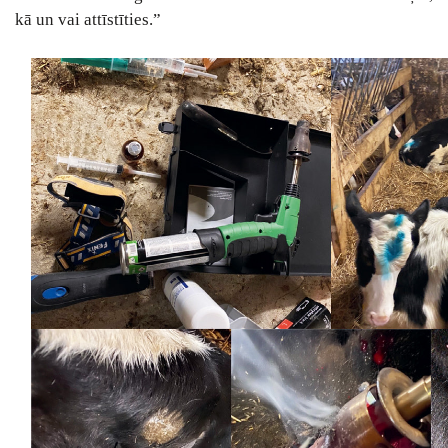
kā un vai attīstīties.”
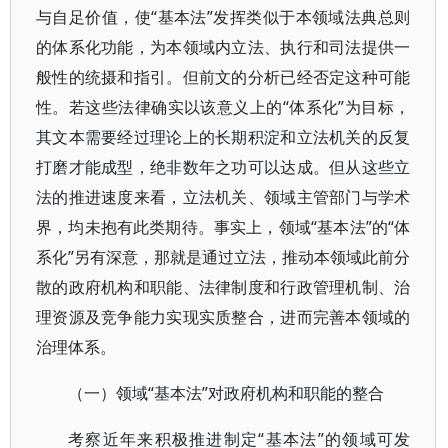
与自足价值，使“基本法”发挥类似于本领域法典总则
的体系化功能，为本领域内立法、执行和司法提供一
般性的统摄和指引。但前文的分析已经否定这种可能
性。若这些法律确实以该意义上的“体系化”为目标，
其文本需要经过理论上的长期积淀和立法机关的反复
打磨才能成型，绝非数年之功可以达成。但从这些立
法的推进速度来看，立法机关、领域主管部门与学术
界，均未抱有此类期待。事实上，领域“基本法”的“体
系化”另有深意，那就是通过立法，推动本领域此前分
散的政府机构和职能、法律制度和行政管理机制、治
理资源及竞争能力实现实质整合，进而完善本领域的
治理体系。
（一）领域“基本法”对政府机构和职能的整合
考察近年来积极推进制定“基本法”的领域可发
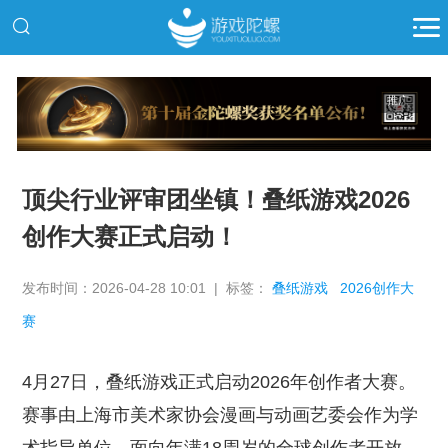
推广
顶尖行业评审团坐镇！叠纸游戏2026
创作大赛正式启动！
发布时间：2026-04-28 10:01 | 标签：
叠纸游戏
2026创作大
赛
4月27日，叠纸游戏正式启动2026年创作者大赛。
赛事由上海市美术家协会漫画与动画艺委会作为学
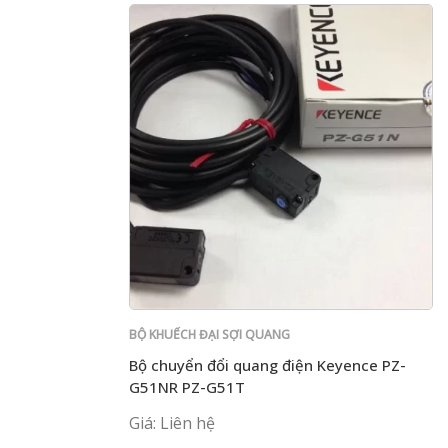
BỘ KHUẾCH ĐẠI SỢI QUANG
Bộ chuyển đổi quang điện Keyence PZ-
G51NR PZ-G51T
Giá: Liên hệ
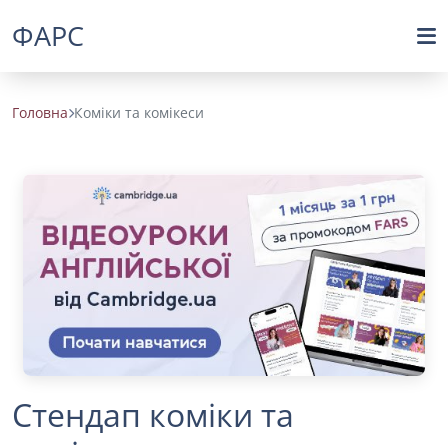
ФАРС
Головна
Коміки та комікеси
Стендап коміки та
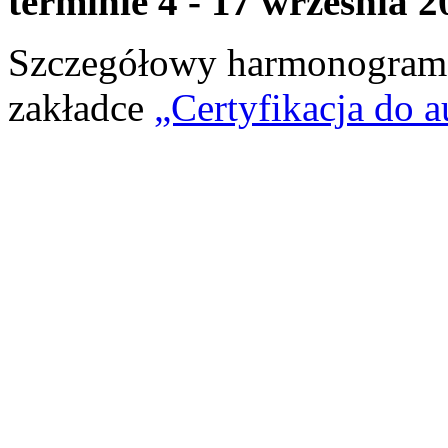
terminie 4 - 17 września 2
Szczegółowy harmonogram 
zakładce
„Certyfikacja do a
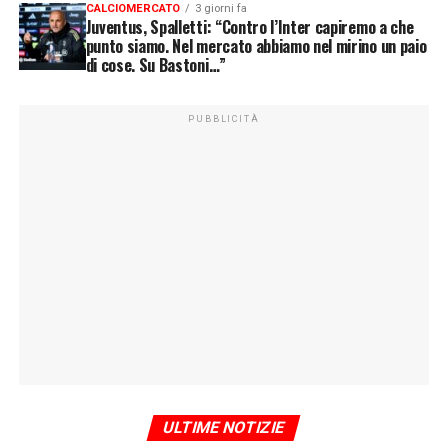
CALCIOMERCATO
3 giorni fa
Juventus, Spalletti: “Contro l’Inter capiremo a che
punto siamo. Nel mercato abbiamo nel mirino un paio
di cose. Su Bastoni…”
PUBBLICITÀ
ULTIME NOTIZIE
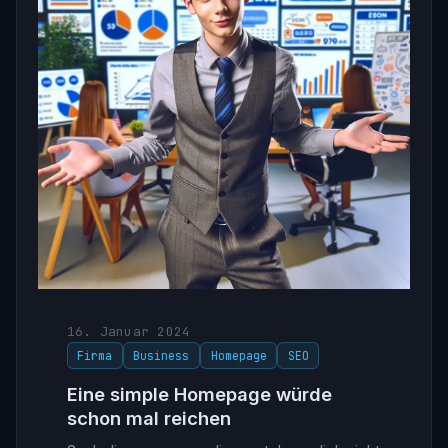
16. Januar 2024
Firma
Business
Homepage
SEO
Eine simple Homepage würde
schon mal reichen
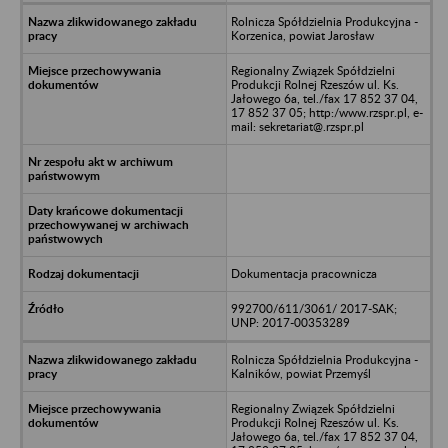
Rolnicza Spółdzielnia Produkcyjna -
Korzenica, powiat Jarosław
Regionalny Związek Spółdzielni
Produkcji Rolnej Rzeszów ul. Ks.
Jałowego 6a, tel./fax 17 852 37 04,
17 852 37 05; http:/www.rzspr.pl, e-
mail: sekretariat@.rzspr.pl
Dokumentacja pracownicza
992700/611/3061/ 2017-SAK;
UNP: 2017-00353289
Rolnicza Spółdzielnia Produkcyjna -
Kalników, powiat Przemyśl
Regionalny Związek Spółdzielni
Produkcji Rolnej Rzeszów ul. Ks.
Jałowego 6a, tel./fax 17 852 37 04,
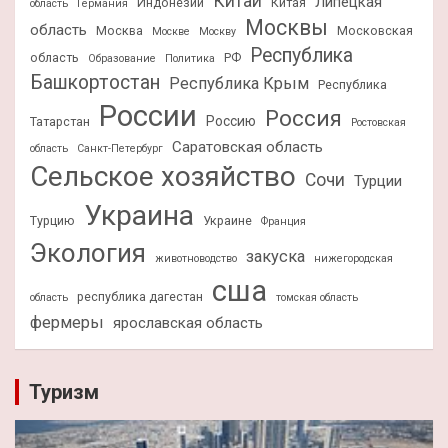
Китай
Липецкая
Индонезии
Китая
область
Германия
Москвы
область
Москва
Московская
Москве
Москву
Республика
область
РФ
Образование
Политика
Башкортостан
Республика Крым
Республика
России
Россия
Россию
Татарстан
Ростовская
Саратовская область
область
Санкт-Петербург
Сельское хозяйство
Сочи
Турции
Украина
Турцию
Украине
Франция
Экология
закуска
животноводство
нижегородская
сша
республика дагестан
область
томская область
фермеры
ярославская область
Туризм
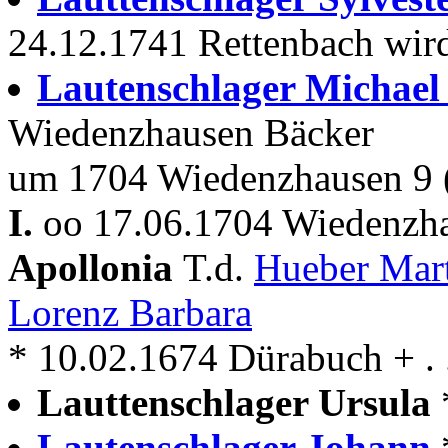
24.12.1741 Rettenbach wird
Lautenschlager Michae
Wiedenzhausen Bäcker
um 1704 Wiedenzhausen 9 
I.
oo 17.06.1704 Wiedenzha
Apollonia
T.d.
Hueber Mar
Lorenz Barbara
* 10.02.1674 Dürabuch + . 
Lauttenschlager Ursula
Lautenschlager Johann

* **REQUIRED WORK**
The response consists of the lines above that contain "Lautenschlager".

* **WRITTEN ANSWER**
Lautenschlager Michae
Lautenschlager Johann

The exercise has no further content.